Transcribed page contents:
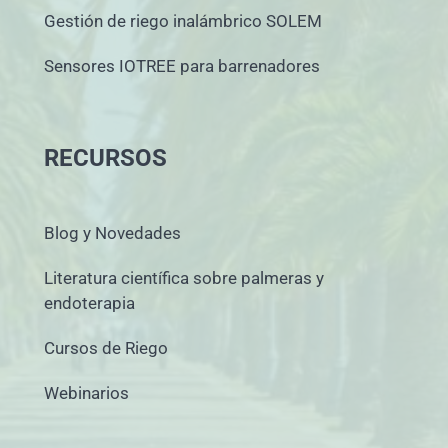
Gestión de riego inalámbrico SOLEM
Sensores IOTREE para barrenadores
RECURSOS
Blog y Novedades
Literatura científica sobre palmeras y
endoterapia
Cursos de Riego
Webinarios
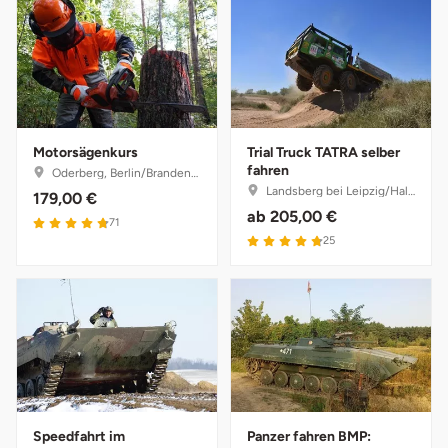
Karlsruhe
Kassel
Kempten
Motorsägenkurs
Trial Truck TATRA selber
fahren
Oderberg, Berlin/Brandenburg
Kerken
Landsberg bei Leipzig/Halle, Sachsen-Anhalt
179,00 €
ab
205,00 €
71
Kiel
25
Koblenz
Kronach
Kulmbach
Speedfahrt im
Panzer fahren BMP:
Köln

EXERCISE BRIEF: Output, exactly, all the records above; include no pictures.

EXPECTED ANSWER:
Gestión de riego inalámbrico SOLEM
Sensores IOTREE para barrenadores
RECURSOS
Blog y Novedades
Literatura científica sobre palmeras y
endoterapia
Cursos de Riego
Webinarios
Karlsruhe
Kassel
Kempten
Motorsägenkurs
Trial Truck TATRA selber
fahren
Oderberg, Berlin/Brandenburg
Kerken
Landsberg bei Leipzig/Halle, Sachsen-Anhalt
179,00 €
ab
205,00 €
71
Kiel
25
Koblenz
Kronach
Kulmbach
Speedfahrt im
Panzer fahren BMP:
Köln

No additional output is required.